After a hard race start, I took it down a notch, but not too much. According to my heart rate zone, I was climbing at zone 4.7 (the zones are from one to five) when typically I would have wanted to stay in a zone of low four or high three. My body was telling me it was okay to keep pushing, so I kept the hard pace.

I had a big motivator to help me keep pushing as well. My teammate Mark Wallace caught up to me about a hour and forty minutes into the race, and we rode together up to the last hour and half of the race. Since the course had changed, I had no clue what time I needed to shoot for, but Mark had it all worked out. According to his stats, breaking seven hours became the goal for the day.

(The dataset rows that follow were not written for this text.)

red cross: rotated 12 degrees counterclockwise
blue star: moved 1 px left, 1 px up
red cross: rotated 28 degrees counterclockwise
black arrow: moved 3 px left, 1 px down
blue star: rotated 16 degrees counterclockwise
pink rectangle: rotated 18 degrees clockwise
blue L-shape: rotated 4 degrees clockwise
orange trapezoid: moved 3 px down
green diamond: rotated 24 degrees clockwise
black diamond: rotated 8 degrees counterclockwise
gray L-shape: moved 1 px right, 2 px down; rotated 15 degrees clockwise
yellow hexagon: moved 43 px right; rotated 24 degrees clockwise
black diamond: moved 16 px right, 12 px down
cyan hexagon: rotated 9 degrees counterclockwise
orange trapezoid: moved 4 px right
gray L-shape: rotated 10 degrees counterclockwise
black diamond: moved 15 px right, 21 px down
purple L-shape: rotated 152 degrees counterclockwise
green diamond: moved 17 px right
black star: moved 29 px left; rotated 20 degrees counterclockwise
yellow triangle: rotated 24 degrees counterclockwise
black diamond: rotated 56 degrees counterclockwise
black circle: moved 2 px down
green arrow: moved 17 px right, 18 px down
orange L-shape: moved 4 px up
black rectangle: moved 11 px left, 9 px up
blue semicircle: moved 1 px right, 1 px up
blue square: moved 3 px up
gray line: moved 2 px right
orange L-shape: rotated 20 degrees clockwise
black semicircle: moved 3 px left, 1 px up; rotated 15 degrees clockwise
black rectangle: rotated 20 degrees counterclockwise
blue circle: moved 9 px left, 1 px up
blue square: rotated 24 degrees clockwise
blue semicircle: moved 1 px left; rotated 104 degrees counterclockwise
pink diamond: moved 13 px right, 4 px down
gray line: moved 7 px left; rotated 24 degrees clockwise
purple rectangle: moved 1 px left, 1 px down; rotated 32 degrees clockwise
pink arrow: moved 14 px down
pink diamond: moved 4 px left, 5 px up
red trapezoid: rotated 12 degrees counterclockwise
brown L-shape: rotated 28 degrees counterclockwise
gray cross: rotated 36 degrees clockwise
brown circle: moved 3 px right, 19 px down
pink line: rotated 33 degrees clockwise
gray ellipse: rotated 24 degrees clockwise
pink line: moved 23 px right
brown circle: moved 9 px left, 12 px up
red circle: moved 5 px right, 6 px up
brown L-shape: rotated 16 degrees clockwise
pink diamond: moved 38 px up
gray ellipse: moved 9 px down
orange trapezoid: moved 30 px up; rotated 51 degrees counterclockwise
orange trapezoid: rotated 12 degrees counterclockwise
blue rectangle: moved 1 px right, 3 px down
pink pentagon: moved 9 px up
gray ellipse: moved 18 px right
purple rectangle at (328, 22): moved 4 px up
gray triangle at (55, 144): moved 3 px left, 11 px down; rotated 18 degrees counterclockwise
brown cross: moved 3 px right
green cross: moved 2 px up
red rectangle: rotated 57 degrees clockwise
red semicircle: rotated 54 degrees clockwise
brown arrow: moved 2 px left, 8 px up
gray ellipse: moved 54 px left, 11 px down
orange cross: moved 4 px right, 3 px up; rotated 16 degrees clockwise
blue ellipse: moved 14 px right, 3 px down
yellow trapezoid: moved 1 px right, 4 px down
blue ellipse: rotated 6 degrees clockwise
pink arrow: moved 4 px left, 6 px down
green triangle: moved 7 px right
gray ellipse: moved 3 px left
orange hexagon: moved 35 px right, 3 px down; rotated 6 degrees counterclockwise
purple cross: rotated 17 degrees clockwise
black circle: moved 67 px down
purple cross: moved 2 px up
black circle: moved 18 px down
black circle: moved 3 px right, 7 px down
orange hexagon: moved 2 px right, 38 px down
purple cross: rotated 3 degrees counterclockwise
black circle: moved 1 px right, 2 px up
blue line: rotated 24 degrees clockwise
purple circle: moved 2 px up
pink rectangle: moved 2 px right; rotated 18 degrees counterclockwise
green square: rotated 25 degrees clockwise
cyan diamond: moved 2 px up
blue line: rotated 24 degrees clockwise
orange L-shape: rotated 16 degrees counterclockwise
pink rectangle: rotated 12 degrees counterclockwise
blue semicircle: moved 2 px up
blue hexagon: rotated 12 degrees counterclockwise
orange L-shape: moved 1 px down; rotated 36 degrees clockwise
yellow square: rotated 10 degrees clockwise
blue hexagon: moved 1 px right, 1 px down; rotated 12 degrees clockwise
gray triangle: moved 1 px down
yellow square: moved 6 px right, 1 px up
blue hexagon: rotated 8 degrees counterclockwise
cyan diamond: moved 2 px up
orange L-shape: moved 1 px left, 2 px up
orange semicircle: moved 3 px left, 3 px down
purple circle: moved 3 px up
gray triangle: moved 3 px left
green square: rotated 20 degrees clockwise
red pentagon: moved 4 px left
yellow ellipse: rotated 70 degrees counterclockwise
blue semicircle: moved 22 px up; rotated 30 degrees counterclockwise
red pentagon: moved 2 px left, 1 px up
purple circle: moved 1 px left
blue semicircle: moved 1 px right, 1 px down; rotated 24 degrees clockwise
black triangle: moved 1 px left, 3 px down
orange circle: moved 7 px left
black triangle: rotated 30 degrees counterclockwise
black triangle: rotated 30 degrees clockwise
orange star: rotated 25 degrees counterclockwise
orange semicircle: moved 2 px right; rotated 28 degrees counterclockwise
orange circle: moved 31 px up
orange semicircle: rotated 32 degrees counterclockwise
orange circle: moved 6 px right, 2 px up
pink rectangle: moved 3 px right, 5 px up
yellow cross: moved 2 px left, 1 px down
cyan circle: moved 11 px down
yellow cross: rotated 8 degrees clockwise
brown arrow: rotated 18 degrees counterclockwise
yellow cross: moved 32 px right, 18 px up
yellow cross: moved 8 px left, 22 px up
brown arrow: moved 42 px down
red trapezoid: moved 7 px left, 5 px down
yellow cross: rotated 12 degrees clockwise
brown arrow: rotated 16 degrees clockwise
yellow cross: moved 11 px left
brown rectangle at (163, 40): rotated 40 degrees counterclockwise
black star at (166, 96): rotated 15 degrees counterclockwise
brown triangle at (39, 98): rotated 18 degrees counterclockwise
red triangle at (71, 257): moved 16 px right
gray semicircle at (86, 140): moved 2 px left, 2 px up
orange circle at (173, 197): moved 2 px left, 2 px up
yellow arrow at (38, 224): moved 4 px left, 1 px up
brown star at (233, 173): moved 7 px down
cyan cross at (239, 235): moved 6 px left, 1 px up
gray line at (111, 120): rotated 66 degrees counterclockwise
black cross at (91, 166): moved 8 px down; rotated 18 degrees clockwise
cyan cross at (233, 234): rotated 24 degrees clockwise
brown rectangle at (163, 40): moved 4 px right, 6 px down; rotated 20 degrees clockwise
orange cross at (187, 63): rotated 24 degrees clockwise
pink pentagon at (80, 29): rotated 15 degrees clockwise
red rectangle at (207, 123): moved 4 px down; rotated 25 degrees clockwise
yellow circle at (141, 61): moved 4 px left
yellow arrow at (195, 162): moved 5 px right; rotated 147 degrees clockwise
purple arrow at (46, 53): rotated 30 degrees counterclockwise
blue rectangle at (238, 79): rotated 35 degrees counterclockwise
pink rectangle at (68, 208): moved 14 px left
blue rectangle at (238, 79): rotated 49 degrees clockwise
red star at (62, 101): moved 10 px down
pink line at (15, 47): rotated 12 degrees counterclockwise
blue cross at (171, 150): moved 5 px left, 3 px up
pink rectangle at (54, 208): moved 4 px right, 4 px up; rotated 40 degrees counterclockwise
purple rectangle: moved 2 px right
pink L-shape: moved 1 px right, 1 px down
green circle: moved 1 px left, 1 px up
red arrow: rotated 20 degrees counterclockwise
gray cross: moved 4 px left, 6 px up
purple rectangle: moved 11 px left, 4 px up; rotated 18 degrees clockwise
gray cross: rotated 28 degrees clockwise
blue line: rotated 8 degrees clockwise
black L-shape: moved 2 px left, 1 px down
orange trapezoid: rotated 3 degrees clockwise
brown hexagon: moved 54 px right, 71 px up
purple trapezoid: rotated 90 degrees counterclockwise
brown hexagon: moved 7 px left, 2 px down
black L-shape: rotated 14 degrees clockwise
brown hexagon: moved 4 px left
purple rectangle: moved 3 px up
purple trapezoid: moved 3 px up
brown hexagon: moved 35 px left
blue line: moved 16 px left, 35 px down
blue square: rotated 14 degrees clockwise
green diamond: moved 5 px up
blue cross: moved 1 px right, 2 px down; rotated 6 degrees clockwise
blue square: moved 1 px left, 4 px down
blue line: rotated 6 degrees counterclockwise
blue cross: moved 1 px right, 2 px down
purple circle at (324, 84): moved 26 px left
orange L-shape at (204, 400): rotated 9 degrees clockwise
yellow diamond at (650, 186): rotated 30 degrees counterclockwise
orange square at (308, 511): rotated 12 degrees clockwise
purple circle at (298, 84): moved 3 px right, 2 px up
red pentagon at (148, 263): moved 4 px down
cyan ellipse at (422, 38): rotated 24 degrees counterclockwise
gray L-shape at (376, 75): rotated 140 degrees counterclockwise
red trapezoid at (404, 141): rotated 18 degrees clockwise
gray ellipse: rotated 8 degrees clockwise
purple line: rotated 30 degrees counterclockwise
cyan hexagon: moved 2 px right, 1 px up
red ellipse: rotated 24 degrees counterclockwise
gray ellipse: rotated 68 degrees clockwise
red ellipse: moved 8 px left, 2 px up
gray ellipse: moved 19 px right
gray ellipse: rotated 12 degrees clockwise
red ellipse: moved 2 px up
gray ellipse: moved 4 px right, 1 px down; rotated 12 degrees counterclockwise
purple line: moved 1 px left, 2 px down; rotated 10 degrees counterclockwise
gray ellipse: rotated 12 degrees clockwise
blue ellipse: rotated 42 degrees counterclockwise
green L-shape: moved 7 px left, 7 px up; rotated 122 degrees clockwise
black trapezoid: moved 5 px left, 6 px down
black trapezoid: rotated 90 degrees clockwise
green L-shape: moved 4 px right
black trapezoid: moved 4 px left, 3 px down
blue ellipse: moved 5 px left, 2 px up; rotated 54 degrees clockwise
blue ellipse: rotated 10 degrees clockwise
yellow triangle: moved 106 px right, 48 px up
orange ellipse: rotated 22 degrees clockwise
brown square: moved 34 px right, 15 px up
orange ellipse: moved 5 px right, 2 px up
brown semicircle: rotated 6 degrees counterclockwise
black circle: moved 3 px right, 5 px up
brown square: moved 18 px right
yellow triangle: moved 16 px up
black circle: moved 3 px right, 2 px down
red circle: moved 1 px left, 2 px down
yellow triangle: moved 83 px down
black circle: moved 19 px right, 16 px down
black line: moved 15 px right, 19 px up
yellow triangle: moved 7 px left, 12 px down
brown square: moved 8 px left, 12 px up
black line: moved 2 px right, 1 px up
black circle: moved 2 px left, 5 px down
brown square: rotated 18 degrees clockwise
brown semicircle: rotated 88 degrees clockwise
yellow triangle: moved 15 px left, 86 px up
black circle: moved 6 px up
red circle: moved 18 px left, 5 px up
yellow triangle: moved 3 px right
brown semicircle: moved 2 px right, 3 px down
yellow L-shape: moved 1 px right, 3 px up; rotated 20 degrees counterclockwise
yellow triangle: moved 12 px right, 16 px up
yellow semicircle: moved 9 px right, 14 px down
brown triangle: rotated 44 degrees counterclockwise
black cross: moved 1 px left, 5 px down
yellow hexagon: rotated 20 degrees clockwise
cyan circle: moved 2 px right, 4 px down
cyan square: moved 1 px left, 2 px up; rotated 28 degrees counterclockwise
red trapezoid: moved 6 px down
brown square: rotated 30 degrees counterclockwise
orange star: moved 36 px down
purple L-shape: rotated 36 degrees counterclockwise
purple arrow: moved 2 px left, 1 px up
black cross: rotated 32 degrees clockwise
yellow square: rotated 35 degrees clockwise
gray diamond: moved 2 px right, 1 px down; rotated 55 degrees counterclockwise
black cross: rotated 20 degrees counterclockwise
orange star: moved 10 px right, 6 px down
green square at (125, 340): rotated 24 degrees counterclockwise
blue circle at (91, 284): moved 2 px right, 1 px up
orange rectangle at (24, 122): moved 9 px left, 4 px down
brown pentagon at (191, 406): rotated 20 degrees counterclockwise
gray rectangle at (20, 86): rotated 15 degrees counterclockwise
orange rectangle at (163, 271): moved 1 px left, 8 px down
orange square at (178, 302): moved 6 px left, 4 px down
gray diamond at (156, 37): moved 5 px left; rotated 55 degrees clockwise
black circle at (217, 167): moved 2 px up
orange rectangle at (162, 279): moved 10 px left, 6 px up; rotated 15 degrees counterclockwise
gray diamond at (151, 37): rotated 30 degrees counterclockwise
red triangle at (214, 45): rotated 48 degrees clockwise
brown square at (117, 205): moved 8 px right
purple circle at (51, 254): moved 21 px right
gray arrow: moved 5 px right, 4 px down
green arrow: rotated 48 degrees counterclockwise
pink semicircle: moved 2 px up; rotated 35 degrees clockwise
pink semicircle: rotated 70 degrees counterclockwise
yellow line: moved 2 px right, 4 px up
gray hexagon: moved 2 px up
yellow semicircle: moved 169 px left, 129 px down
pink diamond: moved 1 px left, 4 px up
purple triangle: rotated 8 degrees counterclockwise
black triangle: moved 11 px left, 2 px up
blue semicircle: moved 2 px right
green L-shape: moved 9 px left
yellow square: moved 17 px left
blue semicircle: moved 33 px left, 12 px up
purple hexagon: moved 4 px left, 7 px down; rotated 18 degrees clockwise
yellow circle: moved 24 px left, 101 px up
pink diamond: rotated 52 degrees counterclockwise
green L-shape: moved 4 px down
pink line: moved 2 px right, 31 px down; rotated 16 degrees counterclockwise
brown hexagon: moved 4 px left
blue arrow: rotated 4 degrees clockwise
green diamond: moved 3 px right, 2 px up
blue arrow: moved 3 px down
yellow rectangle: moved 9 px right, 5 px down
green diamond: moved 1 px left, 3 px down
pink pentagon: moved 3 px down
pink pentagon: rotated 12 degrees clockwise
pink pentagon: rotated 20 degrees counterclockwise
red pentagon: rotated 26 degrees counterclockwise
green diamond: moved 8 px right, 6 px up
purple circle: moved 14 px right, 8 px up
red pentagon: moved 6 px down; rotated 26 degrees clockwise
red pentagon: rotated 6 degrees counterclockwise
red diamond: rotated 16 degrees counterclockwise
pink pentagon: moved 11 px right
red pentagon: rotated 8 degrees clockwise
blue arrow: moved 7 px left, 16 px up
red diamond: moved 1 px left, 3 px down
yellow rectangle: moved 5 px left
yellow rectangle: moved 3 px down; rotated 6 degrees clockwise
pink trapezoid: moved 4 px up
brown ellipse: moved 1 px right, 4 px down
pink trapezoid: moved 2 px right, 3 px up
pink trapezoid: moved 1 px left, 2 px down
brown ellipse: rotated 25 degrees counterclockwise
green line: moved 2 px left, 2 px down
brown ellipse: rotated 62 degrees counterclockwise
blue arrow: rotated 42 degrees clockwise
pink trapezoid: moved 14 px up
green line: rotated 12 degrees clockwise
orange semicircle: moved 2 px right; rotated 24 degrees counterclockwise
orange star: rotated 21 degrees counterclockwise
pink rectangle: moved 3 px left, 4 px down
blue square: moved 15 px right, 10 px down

Mark and I started the second lap right on pace. After hitting it hard during the first lap, I was a bit nervous I'd crumble during the second lap. I must have done something very right during training this year, because crumble I did not. On the contrary, I felt better than ever. So good in fact that I was pushing it on the downhills. I just couldn't help but take the harder lines that had features like rock drop offs. This is the great thing about the SCOTT Spark 900. Not only is it a super fast bike, but it is also so capable that it allows you to have more fun while racing. Not to mention you feel a lot less beat up during long races on this full suspension rocket ship.

Mark is on my tail!

After the first big descent, I nailed the first of three big climbs hard, made another quick descent taking all the "fun" lines, and nailed the second climb with a bit more fierceness. I was then down to the last mega climb to finish myself off. The last big one was a steep dirt road up to Wellington Lake, and then a long gradual dirt road climb to the top. There was a lot of teeth gritting with my eyes closed as I grunted my way up and over.

The last stretch was a couple of short climbs, and then a steep dirt road descent that went into one last climb before another short descent to the finish line. I knew I had to be on the gas if I wanted to break seven hours. I gave it everything I had, took some risks, and sprinted the finish. The official time was 6:58:56.50 which landed me seventh in the pro class, and fourteenth overall! Redemption accomplished! It felt very, very good to nail it at the Hundo.

Up next, THE Firecracker 50 on July 4th followed by the Tatanka 100 the next weekend, and the Breck 68 the weekend after that. Mega July!!! Time for me to recover, and conquer!